Media & Gaming

Media war

A mobile app has riled Chinese newspapers

Chinese man uses a magnifying glass to read a newspaper in Shanghai.

The old way of reading papers

On May 22 – just two weeks before TIME Inc went public in New York – America’s largest publisher decided to run small ads on the covers of two of its most famous titles, TIME and Sports Illustrated.

The miniature banners – sponsored by Verizon Wireless – broke with a longstanding tradition that has kept magazine covers free of advertisements.

Internet publisher Mediabistro boldly proclaimed it was “the day the magazine cover dies”.

“Old media” firms are striving for inventive ways to stay commercially relevant. Their battle began in the late 1990s, when newspapers and magazines began publishing content for free on the web. In most cases going online boosted their share prices in the short run.

However, it also helped the growth of content aggregators such as Google.

Enter the era of social media, and it looks like Chinese publishers are keen not to commit the same mistake.

That’s why conventional news providers have launched a joint campaign against a new competitor they claim is free-riding on their content.

Their target is the mobile news app Today’s Headlines.
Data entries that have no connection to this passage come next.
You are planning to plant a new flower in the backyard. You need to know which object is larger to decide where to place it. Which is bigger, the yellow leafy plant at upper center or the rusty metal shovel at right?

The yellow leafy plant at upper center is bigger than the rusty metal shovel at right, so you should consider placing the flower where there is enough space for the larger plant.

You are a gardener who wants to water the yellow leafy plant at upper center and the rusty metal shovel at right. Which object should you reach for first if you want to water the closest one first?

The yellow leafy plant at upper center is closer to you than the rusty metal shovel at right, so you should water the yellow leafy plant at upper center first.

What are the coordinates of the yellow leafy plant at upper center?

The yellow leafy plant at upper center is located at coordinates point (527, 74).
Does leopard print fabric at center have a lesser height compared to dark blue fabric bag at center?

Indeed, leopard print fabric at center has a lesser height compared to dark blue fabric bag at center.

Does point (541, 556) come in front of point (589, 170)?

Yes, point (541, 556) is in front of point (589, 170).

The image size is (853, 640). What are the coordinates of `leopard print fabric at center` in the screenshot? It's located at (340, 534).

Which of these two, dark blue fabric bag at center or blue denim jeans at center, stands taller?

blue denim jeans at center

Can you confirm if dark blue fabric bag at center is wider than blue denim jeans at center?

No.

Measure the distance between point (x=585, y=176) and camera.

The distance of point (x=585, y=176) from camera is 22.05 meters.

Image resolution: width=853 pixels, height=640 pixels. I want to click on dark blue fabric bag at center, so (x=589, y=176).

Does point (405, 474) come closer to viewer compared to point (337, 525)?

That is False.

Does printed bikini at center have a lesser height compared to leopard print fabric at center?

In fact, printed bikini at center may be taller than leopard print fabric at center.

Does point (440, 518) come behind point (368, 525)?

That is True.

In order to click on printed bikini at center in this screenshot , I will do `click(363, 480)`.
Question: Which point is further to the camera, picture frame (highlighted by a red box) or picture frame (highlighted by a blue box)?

It aggregates news from major newspapers across China and in May was the third most downloaded social media app in the country.

Since its 2012 launch, the app has garnered 120 million unique users.

Today’s Headlines was founded by start-up Beijing Bytedance, but boosted its financial firepower after private equity firm Sequoia Capital invested $100 million in June. This third round of funding put its valuation at about $500 million.

But Today’s Headlines soon found itself hitting the headlines, rather than just aggregating them, when the National Copyright Administration said it was investigating it for copyright infringement.

The probe came after complaints by traditional media outlets. Beijing News, for one, has accused Today’s Headlines of stealing its content, while Dayoo.com, which is authorised to publicise content from Guangzhou Daily over the internet, filed a suit against Bytedance alleging copyright infringement.

As the name suggests, Today’s Headlines lets users skim through headlines quickly. Clicking on a headline allows users to read the full text from the original provider or they can have the article read to them.

The app also filters content automatically by analysing data obtained from their social networking accounts and reading habits.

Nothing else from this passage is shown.